Vierde alija (14:26-15:7)
Het volk moet veertig jaar in de woestijn blijven. Sommigen hebben spijt en willen het land direct binnentrekken. Mosjé waarschuwt ze dit niet te doen. De stoutmoedigen worden verslagen door Amalekieten en Kena’anieten. Daarna volgen details over het meel-, olie- en wijnoffer dat de meeste offerdieren begeleidt.
Vijfde alija (15:8-16)
De details van het meeloffer en de plengoffers worden verder besproken.
Zesde alija (15:17-26)
De mitswa van Challa houdt in, dat men een heffing van het deeg aan de Koheen geeft. Challa geldt direct bij de intrede in Kena’an. Dan volgt het offer bij een onopzettelijke zonde van de gemeente.
Zevende alija (15:27-41)
Nu volgt het individuele zondoffer, wanneer onopzettelijk een zonde werd begaan. De houtsprokkelaar, een Sjabbatschender, wordt opgepakt en gedood. Waarschijnlijk was dit Tselofchod. De parsja eindigt met de derde passage van Sjema, de afdeling over de tsietsiet. De schouwdraden moeten aan de vier hoeken van de kleren worden bevestigd en een hemelsblauwe draad bevatten.
Rasjie gaat in op de vraag waarom de uittocht uit Egypte speciaal vermeld wordt bij de tsietsiet.
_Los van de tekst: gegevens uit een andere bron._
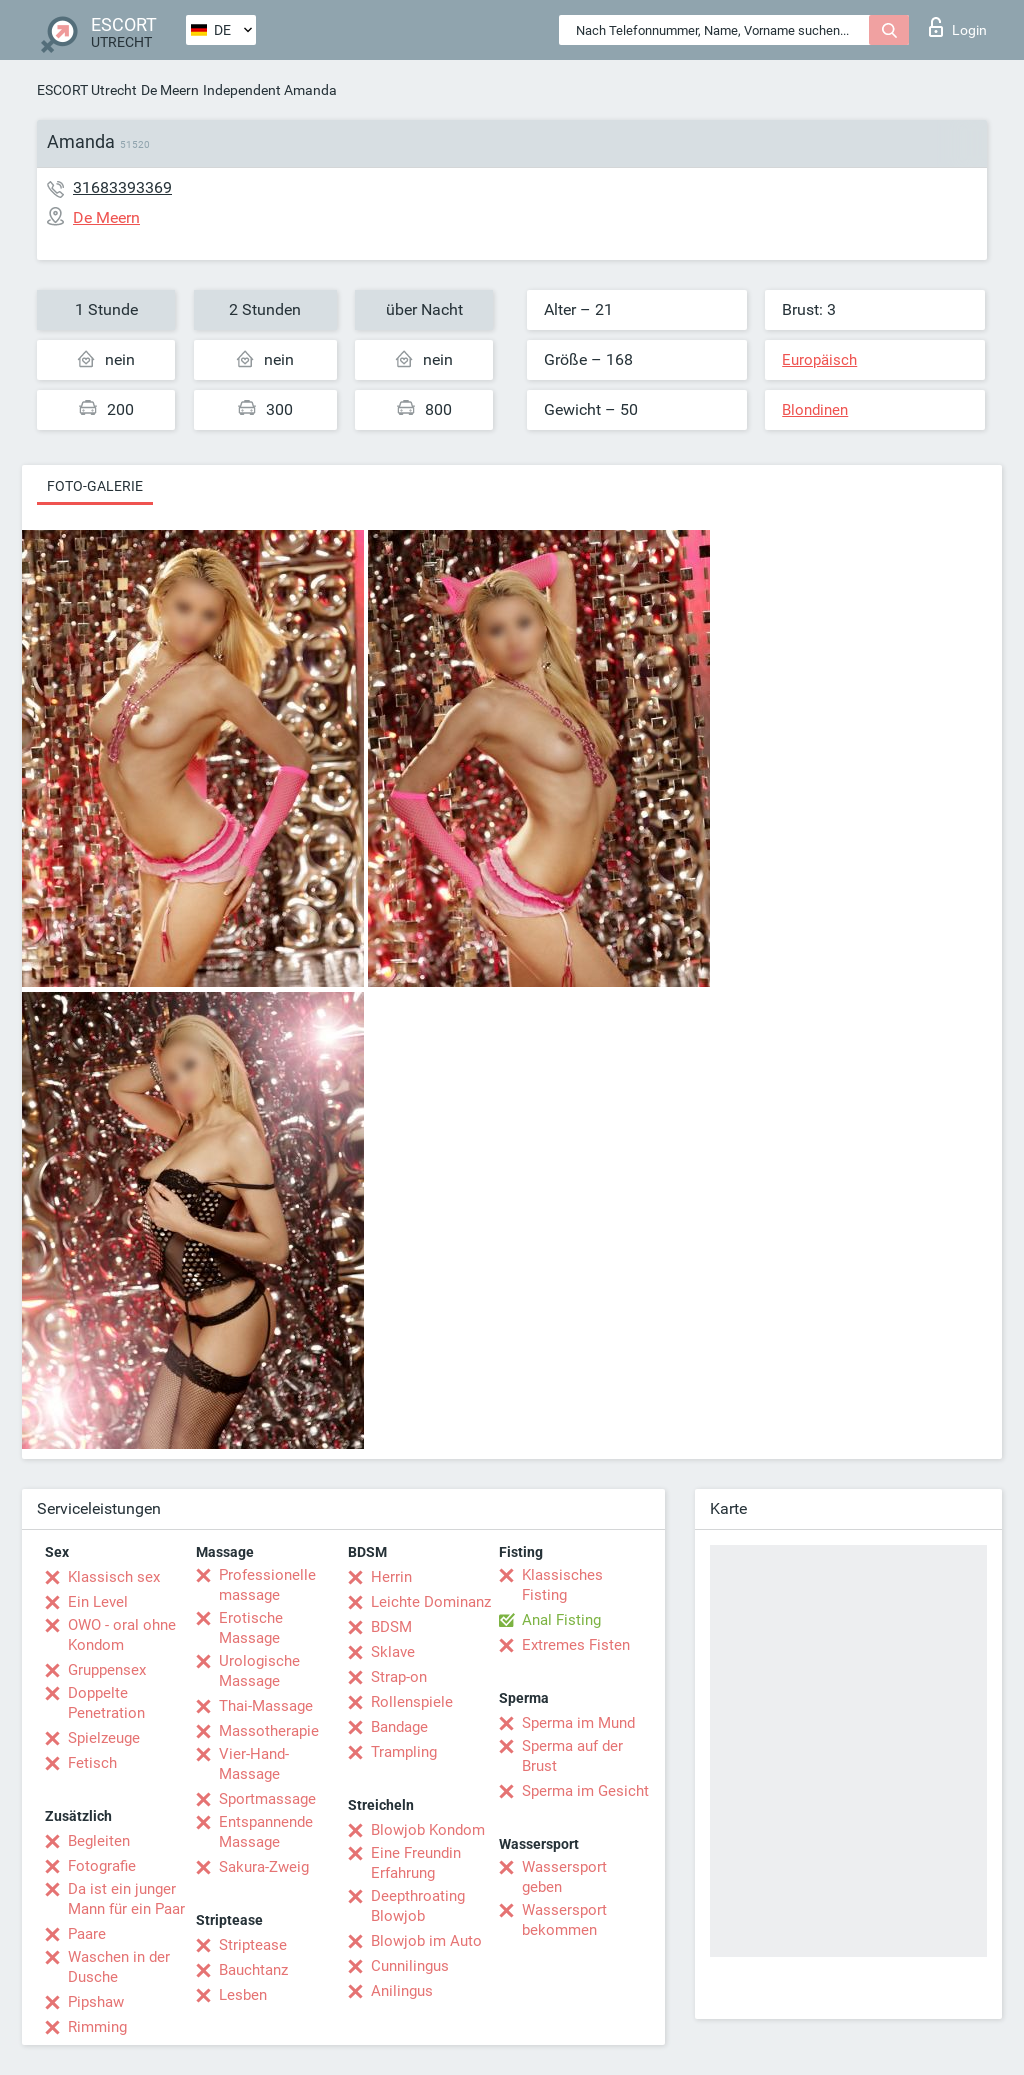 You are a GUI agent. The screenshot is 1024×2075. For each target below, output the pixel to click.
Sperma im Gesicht (585, 1791)
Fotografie (102, 1866)
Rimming (97, 2027)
De Exodus leidde tot het aanvaarden van de Tora en alle 613 mitswot. Daarom is de getallenwaarde van tsietsiet 613. Het is inderdaad waar dat het zien van tsietsiet tot het uitvoeren van alle geboden kan leiden maar tsietsiet zelf zijn maar één mitswa van de 613 Torageboden. Vanwege de samenhang met de Uittocht corresponderen meer details van de tsietsiet met de Exodus. Rasjie verklaart het feit dat tsietsiet op de hoeken van de kleren moeten worden aangebracht. “Op de vleugels (hoeken) van hun kleren” komt overeen met de pasoek (vers) bij de uittocht uit Egypte: “En ik droeg u op arendsvleugelen” (Sjemot 19:4). De tsietsiet moeten aan de vier hoeken worden aangebracht en niet aan een kleed dat slechts drie hoeken heeft en niet één dat vijf hoeken heeft, omdat de vier hoeken overeenkomen met de vier uitdrukkingen van verlossing die gebezigd werden bij de Exodus: “En Ik zal wegvoeren, Ik zal redden, Ik zal verlossen en Ik zal nemen.”. De hemelsblauwe draad, stelt Rasjie, is met het oog op de sterfte van de eerstgeborenen. De Chaldeeuwse vertaling hiervan is tichla, hetgeen lijkt op het woord techelet (hemelsblauw). Het ongeluk met de eerstgeborenen had plaats in de nacht; daarom lijkt de kleur van het techelet op de hemel, die donker wordt tegen de avond. De acht draden, die aan elke hoek hangen, beantwoorden aan de acht dagen die het joodse volk liet voorbijgaan, nadat ze uit Egypte vertrokken waren, voordat zij het lied van de zee – de sjierat hajam – zongen aan de Schelfzee.